Our project focused on the conservation of activity of the protein BRD1 in C. elegans. C. elegans is a strong model organism for our study because BRD-1 is the worm ortholog to BARD1 in humans. Specifically, our focus is on its function as an enzyme to attach ubiquitin to the H2A tail of nucleosomes. We studied a structural mutation of BRD-1 that we predicted would interfere with its ability to bind its substrate, the nucleosome. We hypothesized that BRD-1 is bound to the nucleosome at this mutation site based on prior research in the human protein. Therefore, we integrated mutations found in humans into the DNA that codes for C. elegans BRD-1. A typical mutagenesis protocol was used to implement the mutations and then we expressed the proteins in E. coli cells. After that, nucleosomes were reconstituted by dialysis, and enzyme activity was assessed using a ubiquitination assay. These assays showed that BRD-1 in C. elegans does bind the nucleosome demonstrating conservation of the BARD1 function. Determining that function is conserved allowed us to determine that C. elegans is an appropriate organism to test mutations found in humans. This research has future clinical potential due to the ability to test mutations encountered in humans using a model organism and can aid with clinical treatment plans to help avoid the development of cancer.

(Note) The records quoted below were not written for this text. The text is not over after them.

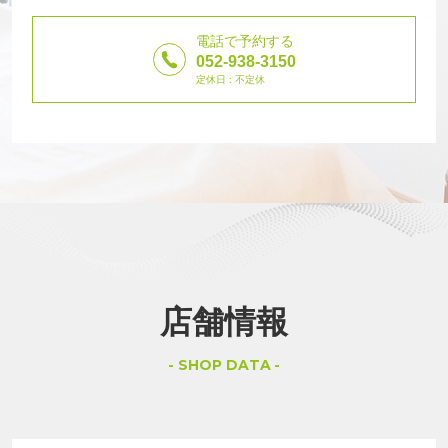
電話で予約する
052-938-3150
定休日 : 不定休
店舗情報
SHOP DATA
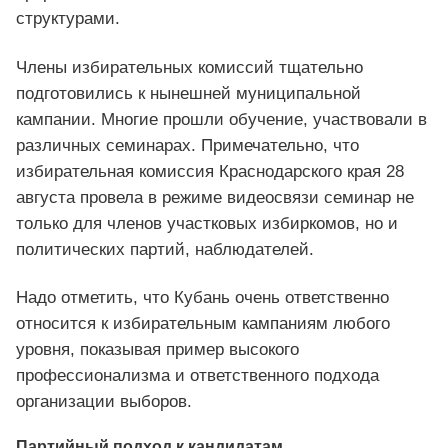
структурами.
Члены избирательных комиссий тщательно
подготовились к нынешней муниципальной
кампании. Многие прошли обучение, участвовали в
различных семинарах. Примечательно, что
избирательная комиссия Краснодарского края 28
августа провела в режиме видеосвязи семинар не
только для членов участковых избиркомов, но и
политических партий, наблюдателей.
Надо отметить, что Кубань очень ответственно
относится к избирательным кампаниям любого
уровня, показывая пример высокого
профессионализма и ответственного подхода
организации выборов.
Партийный подход к кандидатам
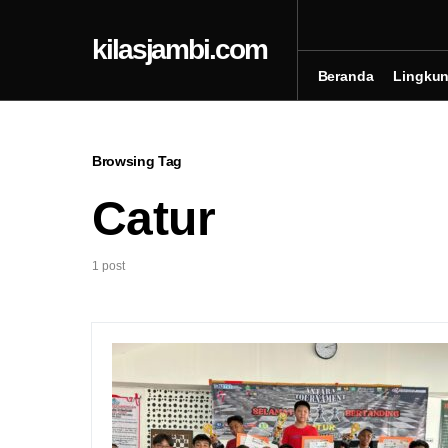
kilasjambi.com
Beranda
Lingku
Browsing Tag
Catur
1 post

Many anti-inflammatory drugs are currently in use to treat neuroinflammation in the brain which can result from Alzheimer's disease, Parkinson's disease, traumatic brain injury, and more. In collaboration with a company, P2Dbiosciences, we are testing drugs that can modulate the function of inflammatory cytokines such as TNF-alpha, with the goal of reducing neuroinflammation and thus benefiting people suffering from the neurodegeneration and cognitive decline associated with neuroinflammation. We hypothesize these drugs work by inhibiting the signaling associated with inflammatory cytokines.
Two different assays were developed to identify the mechanism of action of these cytokine modulating anti-inflammatory drugs. BV2 cells in culture were used for these assays to model how the drug affects mouse microglial cells (immune cells resident in the brain). The first assay uses a luciferase reporter gene to determine if NF-kB promoter activity is disrupted when cells are treated with drug. The second assay uses quantitative RT-PCR (qPCR) to measure changes in TNF-alpha mRNA levels when cells are treated with drug. Levels of TNF-alpha mRNA were also quantified over a period of time following drug treatment to determine whether the degradation time of the TNF-alpha mRNA was affected by treatment.

Invasive species, such as the Red Imported Fire Ant (Solenopsis invicta, hereafter, RIFA), can negatively impact native species via predation and modifying prey behavior. RIFA exist in two colony types, monogyne (single queen) and polygyne (multiple queens), and polygyne colonies are known to contain higher densities of fire ants than monogyne colonies. Texas horned lizard (Phrynosoma cornutum) eggs and hatchlings are suspected prey of RIFA’s foraging and aggressive behaviors. In this study, we collected fire ants from Karnes City and Kenedy to determine if Texas horned lizard density is lower around polygyne colonies. We collected and sequenced 30 ants, of which 20 were RIFA. Counter to our expectations, there seemed to be no correlation between RIFA colony type and Texas horned lizard density. Furthermore, we found evidence that monogyne and polgyne colonies were coexisting. In future studies, we think larger sampling sizes and determining ratios of polygyne to monogyne colonies within the same area would be useful for further testing the hypothesis that colony type may affect horned lizard density.